— PROVIDED DATA —
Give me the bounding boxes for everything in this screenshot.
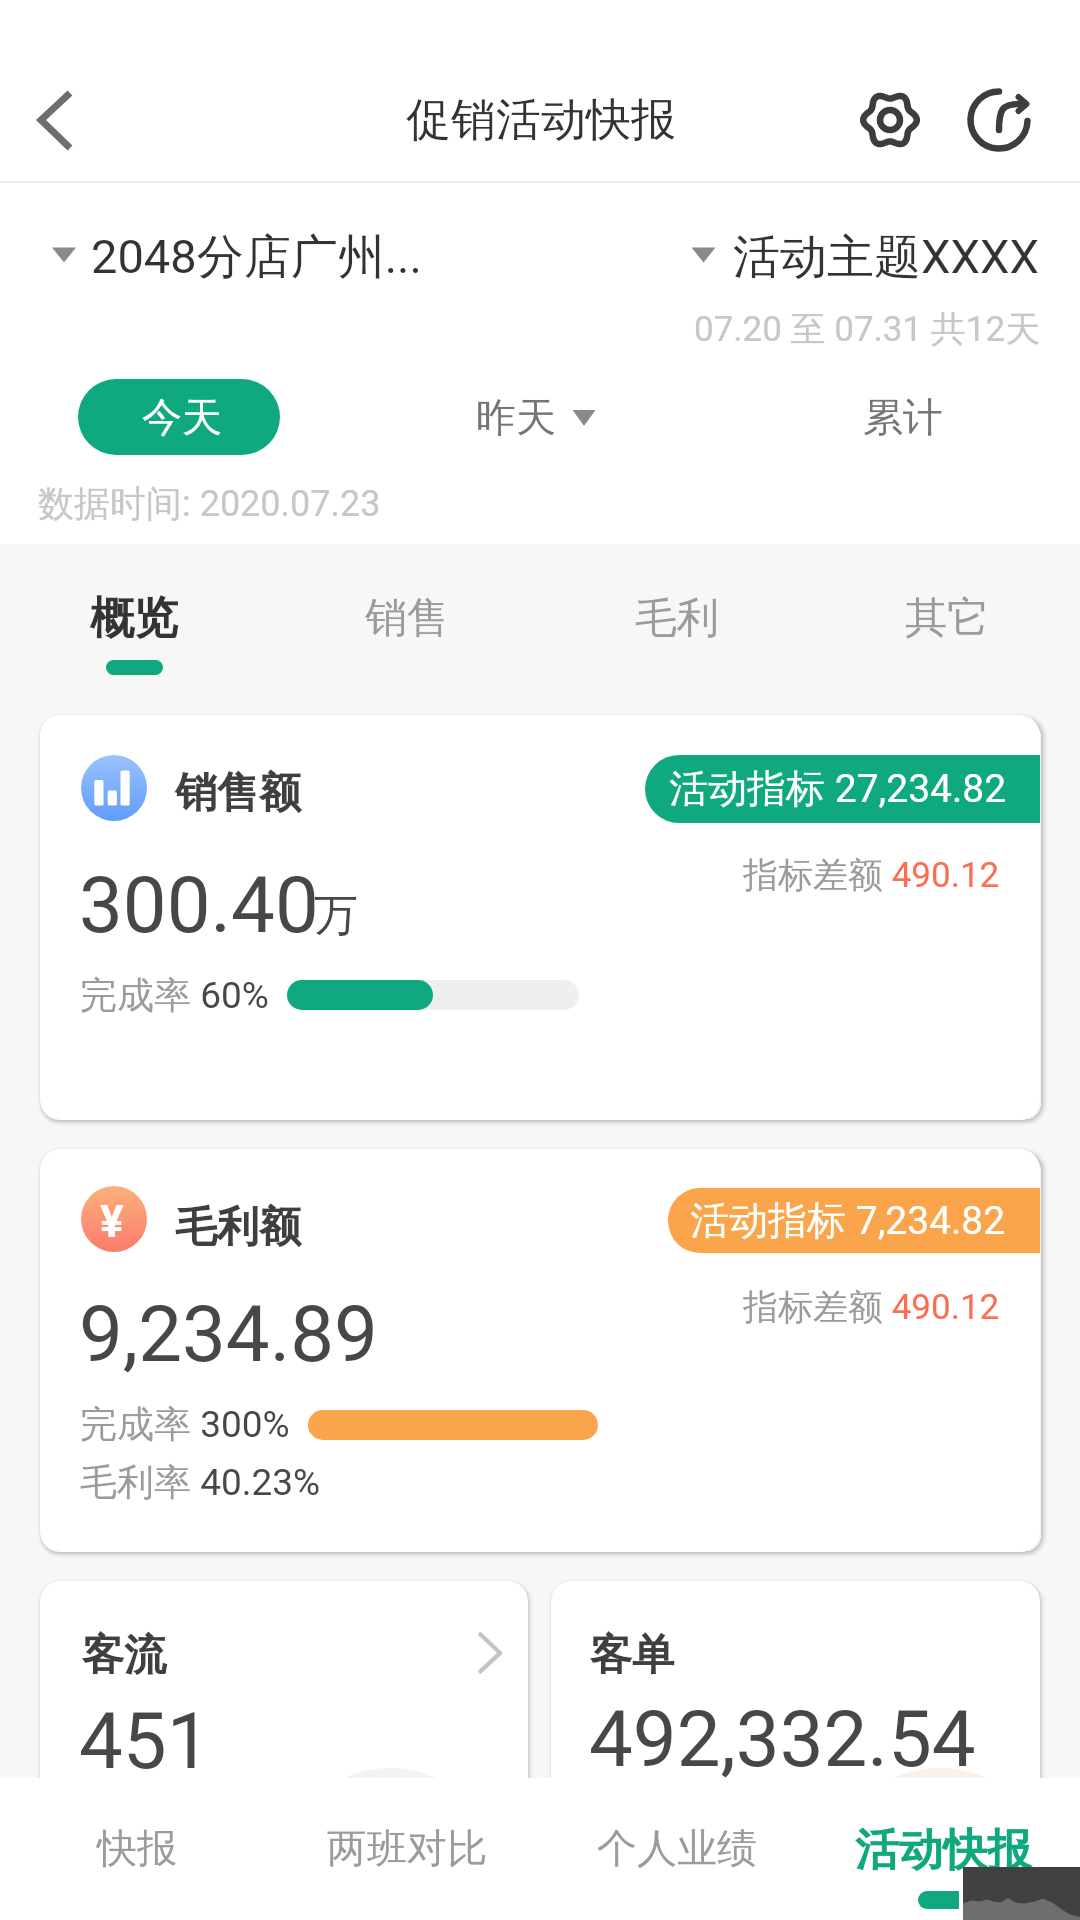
button[interactable]: 销售 (270, 552, 540, 684)
button[interactable]: Back (4, 64, 116, 176)
staticText: 万 (314, 888, 358, 943)
staticText: 活动指标 27,234.82 (669, 764, 1007, 813)
button[interactable]: 客流 (40, 1581, 528, 1821)
staticText: 2048分店广州... (91, 228, 422, 287)
staticText: 300.40 (79, 860, 319, 951)
button[interactable]: Settings (846, 76, 934, 164)
staticText: 9,234.89 (79, 1289, 378, 1380)
staticText: 销售额 (175, 767, 301, 820)
button[interactable]: 今天 (78, 379, 280, 455)
staticText: 活动主题XXXX (733, 228, 1039, 287)
staticText: 快报 (97, 1823, 177, 1873)
button[interactable]: 2048分店广州... (30, 215, 450, 295)
button[interactable]: 快报 (0, 1778, 270, 1920)
staticText: 概览 (90, 591, 178, 646)
button[interactable]: 毛利 (540, 552, 810, 684)
button[interactable]: Share (955, 76, 1043, 164)
staticText: 451 (79, 1696, 211, 1787)
staticText: 活动快报 (855, 1823, 1031, 1878)
staticText: 毛利 (635, 592, 719, 645)
button[interactable]: ¥ (40, 1149, 1040, 1552)
staticText: 492,332.54 (589, 1694, 976, 1785)
staticText: 客流 (82, 1629, 166, 1682)
staticText: 活动指标 7,234.82 (690, 1196, 1006, 1245)
button[interactable]: 累计 (800, 379, 1000, 455)
staticText: 指标差额 490.12 (743, 853, 1000, 897)
button[interactable]: 活动快报 (810, 1778, 1080, 1920)
staticText: ¥ (100, 1196, 124, 1248)
staticText: 累计 (863, 392, 943, 442)
staticText: 指标差额 490.12 (743, 1285, 1000, 1329)
staticText: 两班对比 (327, 1823, 487, 1873)
staticText: 完成率 300% (80, 1401, 290, 1448)
button[interactable]: 活动主题XXXX (670, 215, 1050, 295)
staticText: 完成率 60% (80, 972, 269, 1019)
button[interactable]: 概览 (0, 552, 270, 684)
button[interactable]: 昨天 (440, 379, 640, 455)
staticText: 07.20 至 07.31 共12天 (694, 307, 1041, 351)
staticText: 数据时间: 2020.07.23 (38, 481, 381, 526)
staticText: 个人业绩 (597, 1823, 757, 1873)
staticText: 毛利额 (175, 1201, 301, 1254)
staticText: 昨天 (476, 392, 556, 442)
staticText: 客单 (590, 1629, 674, 1682)
staticText: 促销活动快报 (406, 92, 676, 149)
button[interactable]: 两班对比 (270, 1778, 540, 1920)
button[interactable]: 其它 (810, 552, 1080, 684)
staticText: 销售 (365, 592, 449, 645)
staticText: 其它 (905, 592, 989, 645)
button[interactable]: 客单 (551, 1581, 1040, 1821)
button[interactable]: 个人业绩 (540, 1778, 810, 1920)
staticText: 毛利率 40.23% (80, 1459, 321, 1506)
staticText: 今天 (142, 392, 222, 442)
button[interactable]: 销售额 (40, 715, 1040, 1120)
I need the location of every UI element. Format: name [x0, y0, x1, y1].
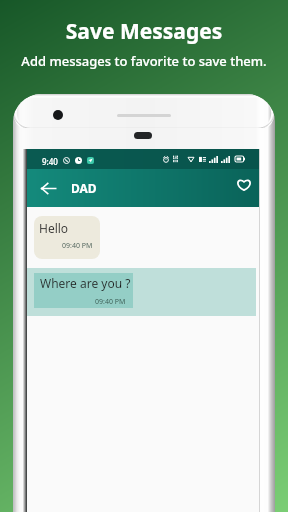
button[interactable]: Where are you ?: [27, 268, 256, 316]
staticText: Where are you ?: [40, 275, 131, 291]
staticText: Hello: [39, 220, 69, 236]
staticText: Add messages to favorite to save them.: [0, 52, 288, 70]
staticText: Save Messages: [0, 17, 288, 46]
button[interactable]: Back: [35, 175, 61, 201]
button[interactable]: DAD: [71, 180, 97, 196]
staticText: 09:40 PM: [62, 241, 93, 251]
button[interactable]: Favorite: [232, 173, 256, 197]
staticText: 09:40 PM: [95, 297, 126, 307]
button[interactable]: Hello: [34, 216, 100, 259]
staticText: 9:40: [42, 156, 58, 167]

— PROBLEM —
Whenever a line above includes "活动指标", copy it in full.

— EXERCISE ANSWER —
staticText: 活动指标 27,234.82 (669, 764, 1007, 813)
staticText: 活动指标 7,234.82 (690, 1196, 1006, 1245)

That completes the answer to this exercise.